The following appears in The Haunted House by Charles Dickens. What is the meaning of the bolded phrase?

This very concise summary of the facts was all I could learn, except that a young man, as hearty and likely a young man as ever I see, had been took with fits and held down in ’em, after seeing the hooded woman.


From etymonline:

fit — "paroxysm, sudden attack" (as of anger), 1540s, probably via Middle English sense of "painful, exciting experience" (early 14c.), from Old English fitt "conflict, struggle," of uncertain origin, with no clear cognates outside English. Perhaps ultimately cognate with fit (n.1) on notion of "to meet." Phrase by fits and starts first attested 1610s.

To be taken by fits would be taken with anger.

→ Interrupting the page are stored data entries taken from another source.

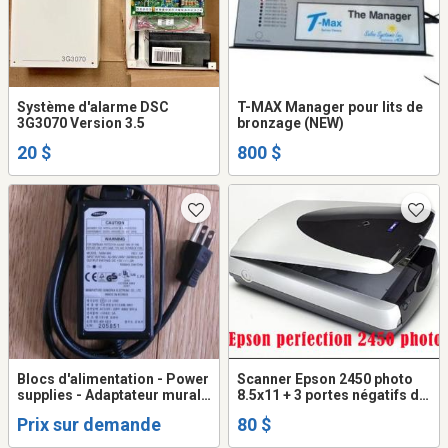
Système d'alarme DSC
T-MAX Manager pour lits de
3G3070 Version 3.5
bronzage (NEW)
20 $
800 $
Blocs d'alimentation - Power
Scanner Epson 2450 photo
supplies - Adaptateur mural -
8.5x11 + 3 portes négatifs du
Switching Adapter
4x5 au 35mm
Prix sur demande
80 $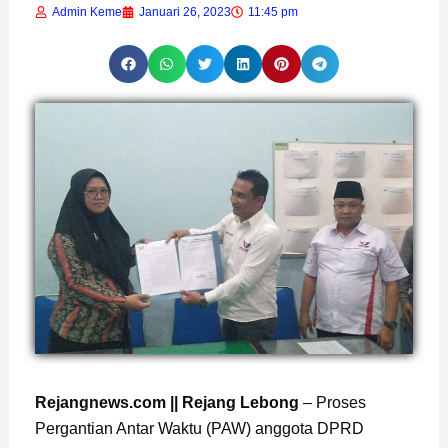
Admin Keme
Januari 26, 2023
11:45 pm
Page
,
Page
Rejangnews.com || Rejang Lebong
– Proses
Pergantian Antar Waktu (PAW) anggota DPRD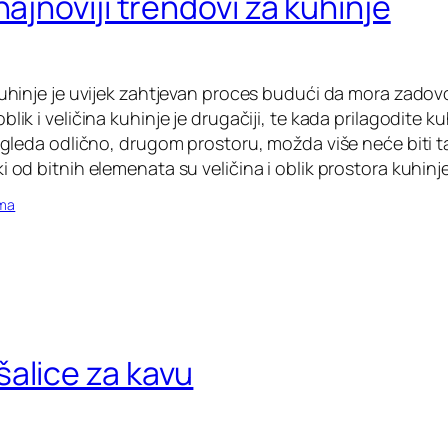
najnoviji trendovi za kuhinje
kuhinje je uvijek zahtjevan proces budući da mora zadovo
lik i veličina kuhinje je drugačiji, te kada prilagodite ku
izgleda odlično, drugom prostoru, možda više neće biti t
i od bitnih elemenata su veličina i oblik prostora kuhinje
oma
alice za kavu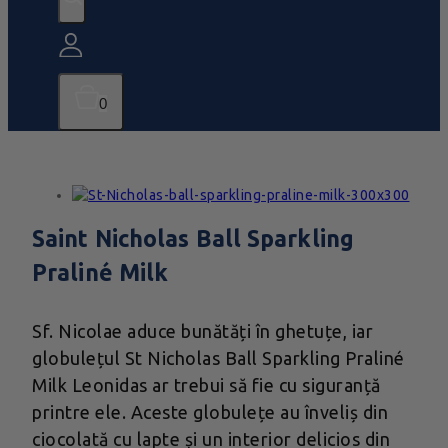
0
Saint Nicholas Ball Sparkling
Praliné Milk
Sf. Nicolae aduce bunătăți în ghetuțe, iar
globulețul St Nicholas Ball Sparkling Praliné
Milk Leonidas ar trebui să fie cu siguranță
printre ele. Aceste globulețe au înveliș din
ciocolată cu lapte și un interior delicios din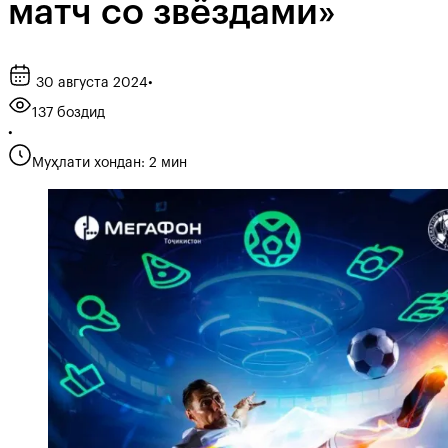
матч со звёздами»
30 августа 2024
•
137 боздид
•
Муҳлати хондан: 2 мин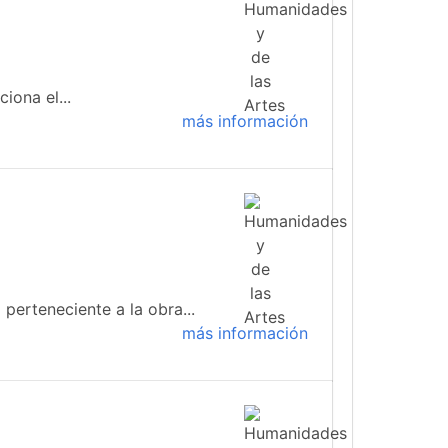
iona el...
más información
 perteneciente a la obra...
más información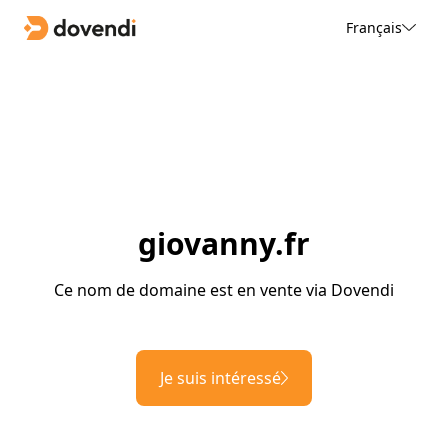
Français
giovanny.fr
Ce nom de domaine est en vente via Dovendi
Je suis intéressé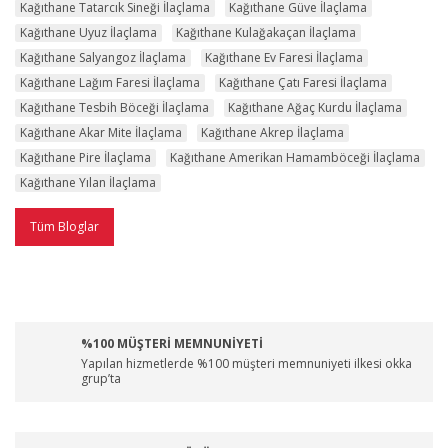
Kağıthane Tatarcık Sineği İlaçlama
Kağıthane Güve İlaçlama
Kağıthane Uyuz İlaçlama
Kağıthane Kulağakaçan İlaçlama
Kağıthane Salyangoz İlaçlama
Kağıthane Ev Faresi İlaçlama
Kağıthane Lağım Faresi İlaçlama
Kağıthane Çatı Faresi İlaçlama
Kağıthane Tesbih Böceği İlaçlama
Kağıthane Ağaç Kurdu İlaçlama
Kağıthane Akar Mite İlaçlama
Kağıthane Akrep İlaçlama
Kağıthane Pire İlaçlama
Kağıthane Amerikan Hamamböceği İlaçlama
Kağıthane Yılan İlaçlama
Tüm Bloglar
%100 MÜŞTERİ MEMNUNİYETİ
Yapılan hizmetlerde %100 müşteri memnuniyeti ilkesi okka
grup’ta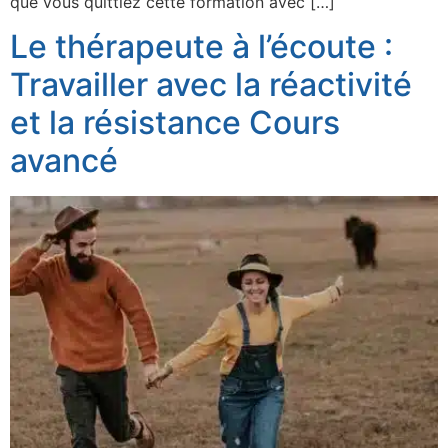
que vous quittiez cette formation avec […]
Le thérapeute à l’écoute :
Travailler avec la réactivité
et la résistance Cours
avancé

In the context of your example, it would mean that the young man became exceedingly angry after seeing the hooded woman.

Nowadays, a "fit" is typically seen as:

fit — a sudden, acute attack or manifestation of a disease, especially one marked by convulsions or unconsciousness: a fit of epilepsy.

But the idiom "throw a fit" remains:

throw a fit, to become extremely excited or angry: Your father will throw a fit when he hears what you have done.


Taking a guess here. I'd say he was down with fits (epileptic?) and passed away due to it.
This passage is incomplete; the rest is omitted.